[Document understanding data]
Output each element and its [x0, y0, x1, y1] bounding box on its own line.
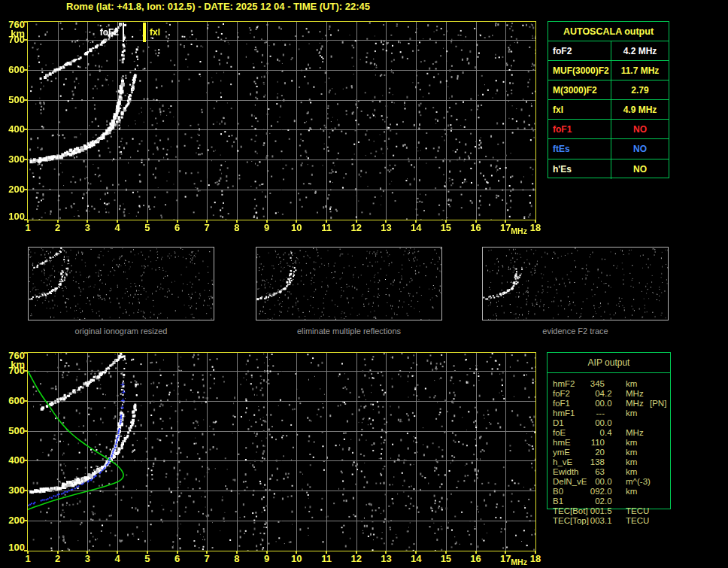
x-tick-label: 3 [85, 223, 90, 232]
y-tick-label: 100 [0, 212, 25, 221]
aip-param-value-frac: .2 [605, 389, 612, 399]
aip-param-value-int: 092 [575, 487, 605, 497]
x-tick-label: 2 [55, 554, 60, 563]
aip-param-unit: km [626, 409, 637, 418]
autoscala-param-label: MUF(3000)F2 [548, 61, 611, 80]
x-tick-label: 1 [25, 223, 30, 232]
aip-param-value-frac: .0 [605, 487, 612, 497]
x-tick-label: 10 [291, 554, 302, 563]
aip-param-unit: km [626, 467, 637, 477]
aip-param-unit: MHz [626, 428, 644, 438]
fof2-marker-line [123, 23, 124, 42]
x-axis-unit-label: MHz [511, 226, 527, 235]
x-axis-tick [296, 220, 297, 223]
x-tick-label: 14 [411, 554, 421, 563]
aip-param-value-int: 02 [575, 497, 605, 506]
y-tick-label: 100 [0, 543, 25, 552]
x-tick-label: 17 [500, 554, 511, 563]
aip-param-value-frac: .4 [605, 428, 612, 438]
ionogram-plot-bottom [27, 352, 536, 551]
aip-row: h_vE138km [548, 457, 672, 467]
x-tick-label: 18 [530, 554, 541, 563]
aip-param-value-int: 00 [575, 399, 605, 409]
autoscala-param-label: ftEs [548, 139, 611, 158]
autoscala-param-value: 4.9 MHz [611, 100, 669, 119]
x-tick-label: 4 [114, 554, 120, 563]
autoscala-param-value: NO [611, 159, 669, 179]
y-tick-label: 500 [0, 96, 25, 105]
aip-output-table: AIP output hmF2345kmfoF204.2MHzfoF100.0M… [547, 352, 671, 509]
aip-table-title: AIP output [548, 353, 670, 373]
autoscala-row: foF24.2 MHz [548, 41, 669, 61]
aip-row: TEC[Bot]001.5TECU [548, 506, 672, 516]
x-axis-tick [475, 220, 477, 223]
processing-panel-canvas [29, 248, 214, 320]
y-tick-label: 300 [0, 486, 25, 495]
x-axis-tick [147, 551, 148, 554]
processing-panel [28, 247, 214, 320]
x-tick-label: 9 [264, 554, 269, 563]
x-tick-label: 15 [441, 223, 451, 232]
y-axis-tick [24, 21, 27, 23]
autoscala-row: fxI4.9 MHz [548, 100, 669, 120]
x-axis-tick [356, 220, 357, 223]
y-axis-tick [24, 39, 27, 41]
aip-param-value-int: 00 [575, 477, 605, 487]
aip-param-value-int: 04 [575, 389, 605, 399]
processing-panel-canvas [256, 248, 441, 320]
aip-param-name: foF1 [553, 399, 570, 409]
x-tick-label: 12 [351, 223, 362, 232]
aip-row: foF204.2MHz [548, 389, 672, 399]
x-axis-tick [206, 220, 208, 223]
aip-row: foE0.4MHz [548, 428, 672, 438]
autoscala-param-label: foF1 [548, 120, 611, 138]
aip-param-value-int: 345 [575, 379, 605, 389]
aip-param-name: foF2 [553, 389, 570, 399]
x-tick-label: 16 [470, 223, 481, 232]
aip-param-unit: km [626, 487, 637, 497]
aip-param-unit: km [626, 379, 637, 389]
autoscala-param-label: h'Es [548, 159, 611, 179]
autoscala-row: ftEsNO [548, 139, 669, 159]
frequency-markers-layer: foF2fxI [28, 22, 535, 220]
page-title: Rome (lat: +41.8, lon: 012.5) - DATE: 20… [66, 1, 370, 12]
aip-param-name: hmF1 [553, 409, 575, 418]
x-axis-tick [415, 551, 417, 554]
y-axis-tick [24, 520, 27, 521]
y-axis-tick [24, 99, 27, 101]
aip-param-name: hmE [553, 438, 571, 448]
x-tick-label: 12 [351, 554, 362, 563]
aip-row: B0092.0km [548, 487, 672, 497]
panel-caption: eliminate multiple reflections [256, 327, 442, 336]
aip-param-unit: km [626, 438, 637, 448]
x-axis-tick [86, 220, 88, 223]
x-axis-tick [57, 551, 59, 554]
x-axis-tick [385, 551, 387, 554]
y-axis-tick [24, 490, 27, 491]
aip-row: hmF1---km [548, 409, 672, 418]
x-tick-label: 5 [144, 554, 150, 563]
y-axis-tick [24, 460, 27, 461]
x-axis-tick [475, 551, 477, 554]
aip-param-value-int: 20 [575, 448, 605, 457]
aip-row: foF100.0MHz[PN] [548, 399, 672, 409]
x-axis-tick [117, 551, 118, 554]
aip-param-name: D1 [553, 418, 564, 428]
y-axis-tick [24, 159, 27, 160]
y-tick-label: 300 [0, 155, 25, 164]
aip-param-value-frac: .1 [605, 516, 612, 526]
x-axis-tick [266, 551, 268, 554]
aip-param-value-frac: .0 [605, 418, 612, 428]
x-tick-label: 7 [205, 554, 210, 563]
x-axis-tick [57, 220, 59, 223]
aip-row: hmF2345km [548, 379, 672, 389]
aip-param-unit: MHz [626, 389, 644, 399]
y-tick-label: 400 [0, 125, 25, 134]
x-tick-label: 17 [500, 223, 511, 232]
processing-panel-canvas [483, 248, 668, 320]
aip-param-value-frac: .0 [605, 399, 612, 409]
x-axis-tick [236, 551, 238, 554]
aip-param-value-int: 63 [575, 467, 605, 477]
x-axis-tick [445, 220, 447, 223]
autoscala-param-value: NO [611, 120, 669, 138]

* Task directions *
The records above must be repeated in full and exactly, but without any of the pictures.

* Finished exercise *
Output each element and its [x0, y0, x1, y1] bounding box on its own line.
x-tick-label: 3 [85, 223, 90, 232]
y-tick-label: 100 [0, 212, 25, 221]
aip-param-value-frac: .2 [605, 389, 612, 399]
aip-param-value-int: 092 [575, 487, 605, 497]
x-tick-label: 2 [55, 554, 60, 563]
aip-param-unit: km [626, 409, 637, 418]
autoscala-param-label: MUF(3000)F2 [548, 61, 611, 80]
x-tick-label: 1 [25, 223, 30, 232]
aip-param-value-frac: .0 [605, 487, 612, 497]
x-tick-label: 10 [291, 554, 302, 563]
aip-param-unit: km [626, 467, 637, 477]
aip-param-unit: MHz [626, 428, 644, 438]
fof2-marker-line [123, 23, 124, 42]
x-axis-unit-label: MHz [511, 226, 527, 235]
x-axis-tick [296, 220, 297, 223]
x-tick-label: 14 [411, 554, 421, 563]
aip-param-value-int: 02 [575, 497, 605, 506]
y-tick-label: 100 [0, 543, 25, 552]
x-tick-label: 17 [500, 554, 511, 563]
aip-param-value-frac: .4 [605, 428, 612, 438]
ionogram-plot-bottom [27, 352, 536, 551]
aip-row: h_vE138km [548, 457, 672, 467]
x-tick-label: 18 [530, 554, 541, 563]
aip-param-value-int: 00 [575, 399, 605, 409]
autoscala-param-label: ftEs [548, 139, 611, 158]
autoscala-param-value: 4.9 MHz [611, 100, 669, 119]
x-tick-label: 4 [114, 554, 120, 563]
autoscala-param-value: NO [611, 159, 669, 179]
y-tick-label: 500 [0, 96, 25, 105]
aip-output-table: AIP output hmF2345kmfoF204.2MHzfoF100.0M… [547, 352, 671, 509]
aip-table-title: AIP output [548, 353, 670, 373]
autoscala-row: foF24.2 MHz [548, 41, 669, 61]
aip-row: TEC[Bot]001.5TECU [548, 506, 672, 516]
x-axis-tick [475, 220, 477, 223]
processing-panel-canvas [29, 248, 214, 320]
y-tick-label: 300 [0, 486, 25, 495]
x-axis-tick [147, 551, 148, 554]
processing-panel [28, 247, 214, 320]
x-tick-label: 9 [264, 554, 269, 563]
x-tick-label: 15 [441, 223, 451, 232]
y-axis-tick [24, 21, 27, 23]
autoscala-row: fxI4.9 MHz [548, 100, 669, 120]
x-axis-tick [356, 220, 357, 223]
y-axis-tick [24, 39, 27, 41]
aip-param-value-int: 00 [575, 477, 605, 487]
aip-param-value-int: 04 [575, 389, 605, 399]
processing-panel-canvas [256, 248, 441, 320]
aip-param-name: foF1 [553, 399, 570, 409]
x-tick-label: 12 [351, 223, 362, 232]
aip-row: foF204.2MHz [548, 389, 672, 399]
x-axis-tick [206, 220, 208, 223]
aip-row: foE0.4MHz [548, 428, 672, 438]
autoscala-param-label: foF1 [548, 120, 611, 138]
aip-param-value-int: 345 [575, 379, 605, 389]
aip-param-name: foF2 [553, 389, 570, 399]
x-tick-label: 16 [470, 223, 481, 232]
aip-param-unit: km [626, 487, 637, 497]
aip-param-unit: km [626, 379, 637, 389]
autoscala-param-label: h'Es [548, 159, 611, 179]
autoscala-row: ftEsNO [548, 139, 669, 159]
frequency-markers-layer: foF2fxI [28, 22, 535, 220]
page-title: Rome (lat: +41.8, lon: 012.5) - DATE: 20… [66, 1, 370, 12]
aip-param-name: hmF1 [553, 409, 575, 418]
x-axis-tick [415, 551, 417, 554]
y-axis-tick [24, 520, 27, 521]
y-axis-tick [24, 99, 27, 101]
aip-param-name: hmE [553, 438, 571, 448]
x-tick-label: 12 [351, 554, 362, 563]
aip-row: B0092.0km [548, 487, 672, 497]
panel-caption: eliminate multiple reflections [256, 327, 442, 336]
aip-param-unit: km [626, 438, 637, 448]
x-axis-tick [86, 220, 88, 223]
x-axis-tick [57, 551, 59, 554]
x-axis-tick [385, 551, 387, 554]
y-axis-tick [24, 490, 27, 491]
aip-row: hmF1---km [548, 409, 672, 418]
x-tick-label: 5 [144, 554, 150, 563]
y-axis-tick [24, 460, 27, 461]
x-axis-tick [475, 551, 477, 554]
aip-param-value-int: 20 [575, 448, 605, 457]
aip-row: foF100.0MHz[PN] [548, 399, 672, 409]
x-axis-tick [117, 551, 118, 554]
aip-param-name: D1 [553, 418, 564, 428]
y-axis-tick [24, 159, 27, 160]
y-tick-label: 300 [0, 155, 25, 164]
aip-param-value-frac: .1 [605, 516, 612, 526]
x-axis-tick [266, 551, 268, 554]
aip-param-value-frac: .0 [605, 418, 612, 428]
x-tick-label: 7 [205, 554, 210, 563]
x-axis-tick [57, 220, 59, 223]
aip-row: hmF2345km [548, 379, 672, 389]
aip-param-unit: MHz [626, 389, 644, 399]
y-tick-label: 400 [0, 125, 25, 134]
x-tick-label: 17 [500, 223, 511, 232]
processing-panel-canvas [483, 248, 668, 320]
aip-param-value-frac: .0 [605, 399, 612, 409]
x-axis-tick [236, 551, 238, 554]
aip-param-value-int: 63 [575, 467, 605, 477]
x-axis-tick [445, 220, 447, 223]
autoscala-param-value: NO [611, 120, 669, 138]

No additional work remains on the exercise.